I was fascinated by the long and detailed descriptions -- voluminous, page after page on occasion -- of descriptions of what happens, bureaucratically speaking, to the remains of unidentified fallen US soldiers. Assuming Reich's descriptions are accurate, it turns out the efforts of the armed services never cease, in their efforts to identify them, but keep on and on, hoping for some resolution. It's a whole area of endeavor I never knew went on within the armed services. The descriptions of the "arrivals" -- when remains are flown to Hawaii for storage and identification -- was especially touching. Good to know the remains are treated with that kind of caring and respect.
That said, the story itself wasn't up to Reich's usual standard. In the beginning, Tempe comes off like an aging cougar -- Tempe, who admits to "several decades" of marriage, then a cooling off period, followed by yet other long-standing relationships -- who is, after all, the mother of a 24 year old daughter -- spends much of the first part of the book salivating over anything male that comes within her ken. I thought it was a little silly -- and demeaning. Obviously older women can have and enjoy relationships, but the way Tempe was repeatedly drooling over anything in pants came off as juvenile, hardly worthy of someone of her stature and position. Methinks she doth protest too much.
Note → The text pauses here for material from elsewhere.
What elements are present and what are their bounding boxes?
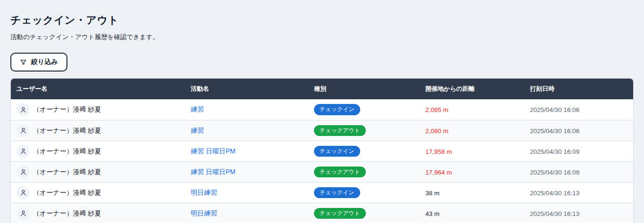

Then too, I never find plots involving gang or organized crime killings very interesting -- I expect them to kill each other, and quite frequently end up thinking its a blessing for the rest of the civilized world when they do. So this book, which ultimately revolves around gang warfare, held little interest as fiction. But again, it was worth it for the insight into the processes by which the remains of unidentified soldiers are stored, cataloged and -- hopefully -- identified.